[TASK DESCRIPTION]
Reproduce the listing in full. Keep every character unchanged.

[RECORD EXTRACTS]
::::

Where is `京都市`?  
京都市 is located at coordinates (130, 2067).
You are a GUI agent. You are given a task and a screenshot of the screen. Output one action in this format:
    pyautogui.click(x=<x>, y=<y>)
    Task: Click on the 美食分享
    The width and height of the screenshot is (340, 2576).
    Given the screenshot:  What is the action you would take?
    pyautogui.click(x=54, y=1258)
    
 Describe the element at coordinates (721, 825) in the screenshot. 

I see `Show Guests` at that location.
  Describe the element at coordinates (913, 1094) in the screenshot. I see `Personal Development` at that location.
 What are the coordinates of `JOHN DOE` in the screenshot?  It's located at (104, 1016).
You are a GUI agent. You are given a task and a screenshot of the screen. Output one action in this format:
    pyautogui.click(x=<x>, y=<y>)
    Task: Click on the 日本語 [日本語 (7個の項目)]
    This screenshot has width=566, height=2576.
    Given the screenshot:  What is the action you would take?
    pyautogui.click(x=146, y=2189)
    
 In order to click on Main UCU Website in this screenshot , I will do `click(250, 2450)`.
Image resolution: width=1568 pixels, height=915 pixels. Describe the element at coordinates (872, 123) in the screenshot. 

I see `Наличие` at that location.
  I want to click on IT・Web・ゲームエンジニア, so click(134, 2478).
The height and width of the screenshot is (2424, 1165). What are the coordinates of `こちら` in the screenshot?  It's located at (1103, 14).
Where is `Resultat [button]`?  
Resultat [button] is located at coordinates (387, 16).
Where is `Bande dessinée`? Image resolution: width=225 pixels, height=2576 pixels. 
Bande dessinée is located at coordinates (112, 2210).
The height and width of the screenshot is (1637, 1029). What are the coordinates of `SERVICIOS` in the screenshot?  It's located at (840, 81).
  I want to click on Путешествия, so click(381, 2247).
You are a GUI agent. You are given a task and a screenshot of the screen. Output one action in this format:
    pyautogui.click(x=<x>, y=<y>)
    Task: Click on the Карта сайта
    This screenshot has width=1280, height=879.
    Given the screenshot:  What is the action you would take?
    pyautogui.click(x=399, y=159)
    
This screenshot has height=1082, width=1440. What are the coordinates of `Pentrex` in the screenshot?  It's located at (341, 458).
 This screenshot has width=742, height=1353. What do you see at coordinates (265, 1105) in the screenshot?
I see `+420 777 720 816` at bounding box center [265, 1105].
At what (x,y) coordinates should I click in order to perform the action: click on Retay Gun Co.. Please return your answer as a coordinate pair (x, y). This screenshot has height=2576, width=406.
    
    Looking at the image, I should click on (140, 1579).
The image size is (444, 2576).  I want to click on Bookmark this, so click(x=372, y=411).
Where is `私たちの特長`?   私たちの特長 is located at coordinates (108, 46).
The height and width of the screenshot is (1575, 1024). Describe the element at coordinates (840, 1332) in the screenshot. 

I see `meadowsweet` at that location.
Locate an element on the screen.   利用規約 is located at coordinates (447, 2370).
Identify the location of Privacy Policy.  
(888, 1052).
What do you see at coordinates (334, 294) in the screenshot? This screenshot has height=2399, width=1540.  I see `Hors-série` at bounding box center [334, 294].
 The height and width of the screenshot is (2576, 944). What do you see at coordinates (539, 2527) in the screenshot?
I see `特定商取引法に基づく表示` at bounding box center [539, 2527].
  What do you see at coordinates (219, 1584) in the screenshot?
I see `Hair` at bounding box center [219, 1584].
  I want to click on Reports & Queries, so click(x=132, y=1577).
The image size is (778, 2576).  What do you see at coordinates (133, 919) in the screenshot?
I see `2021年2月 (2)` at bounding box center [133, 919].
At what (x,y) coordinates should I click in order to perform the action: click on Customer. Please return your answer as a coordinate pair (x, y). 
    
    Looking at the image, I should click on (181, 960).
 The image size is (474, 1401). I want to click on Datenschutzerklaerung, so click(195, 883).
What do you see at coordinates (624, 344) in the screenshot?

::::

[THE COMPLETED TASK]
Where is `京都市`?  
京都市 is located at coordinates (130, 2067).
You are a GUI agent. You are given a task and a screenshot of the screen. Output one action in this format:
    pyautogui.click(x=<x>, y=<y>)
    Task: Click on the 美食分享
    The width and height of the screenshot is (340, 2576).
    Given the screenshot:  What is the action you would take?
    pyautogui.click(x=54, y=1258)
    
 Describe the element at coordinates (721, 825) in the screenshot. 

I see `Show Guests` at that location.
  Describe the element at coordinates (913, 1094) in the screenshot. I see `Personal Development` at that location.
 What are the coordinates of `JOHN DOE` in the screenshot?  It's located at (104, 1016).
You are a GUI agent. You are given a task and a screenshot of the screen. Output one action in this format:
    pyautogui.click(x=<x>, y=<y>)
    Task: Click on the 日本語 [日本語 (7個の項目)]
    This screenshot has width=566, height=2576.
    Given the screenshot:  What is the action you would take?
    pyautogui.click(x=146, y=2189)
    
 In order to click on Main UCU Website in this screenshot , I will do `click(250, 2450)`.
Image resolution: width=1568 pixels, height=915 pixels. Describe the element at coordinates (872, 123) in the screenshot. 

I see `Наличие` at that location.
  I want to click on IT・Web・ゲームエンジニア, so click(134, 2478).
The height and width of the screenshot is (2424, 1165). What are the coordinates of `こちら` in the screenshot?  It's located at (1103, 14).
Where is `Resultat [button]`?  
Resultat [button] is located at coordinates (387, 16).
Where is `Bande dessinée`? Image resolution: width=225 pixels, height=2576 pixels. 
Bande dessinée is located at coordinates (112, 2210).
The height and width of the screenshot is (1637, 1029). What are the coordinates of `SERVICIOS` in the screenshot?  It's located at (840, 81).
  I want to click on Путешествия, so click(381, 2247).
You are a GUI agent. You are given a task and a screenshot of the screen. Output one action in this format:
    pyautogui.click(x=<x>, y=<y>)
    Task: Click on the Карта сайта
    This screenshot has width=1280, height=879.
    Given the screenshot:  What is the action you would take?
    pyautogui.click(x=399, y=159)
    
This screenshot has height=1082, width=1440. What are the coordinates of `Pentrex` in the screenshot?  It's located at (341, 458).
 This screenshot has width=742, height=1353. What do you see at coordinates (265, 1105) in the screenshot?
I see `+420 777 720 816` at bounding box center [265, 1105].
At what (x,y) coordinates should I click in order to perform the action: click on Retay Gun Co.. Please return your answer as a coordinate pair (x, y). This screenshot has height=2576, width=406.
    
    Looking at the image, I should click on (140, 1579).
The image size is (444, 2576).  I want to click on Bookmark this, so click(x=372, y=411).
Where is `私たちの特長`?   私たちの特長 is located at coordinates (108, 46).
The height and width of the screenshot is (1575, 1024). Describe the element at coordinates (840, 1332) in the screenshot. 

I see `meadowsweet` at that location.
Locate an element on the screen.   利用規約 is located at coordinates (447, 2370).
Identify the location of Privacy Policy.  
(888, 1052).
What do you see at coordinates (334, 294) in the screenshot? This screenshot has height=2399, width=1540.  I see `Hors-série` at bounding box center [334, 294].
 The height and width of the screenshot is (2576, 944). What do you see at coordinates (539, 2527) in the screenshot?
I see `特定商取引法に基づく表示` at bounding box center [539, 2527].
  What do you see at coordinates (219, 1584) in the screenshot?
I see `Hair` at bounding box center [219, 1584].
  I want to click on Reports & Queries, so click(x=132, y=1577).
The image size is (778, 2576).  What do you see at coordinates (133, 919) in the screenshot?
I see `2021年2月 (2)` at bounding box center [133, 919].
At what (x,y) coordinates should I click in order to perform the action: click on Customer. Please return your answer as a coordinate pair (x, y). 
    
    Looking at the image, I should click on (181, 960).
 The image size is (474, 1401). I want to click on Datenschutzerklaerung, so click(195, 883).
What do you see at coordinates (624, 344) in the screenshot?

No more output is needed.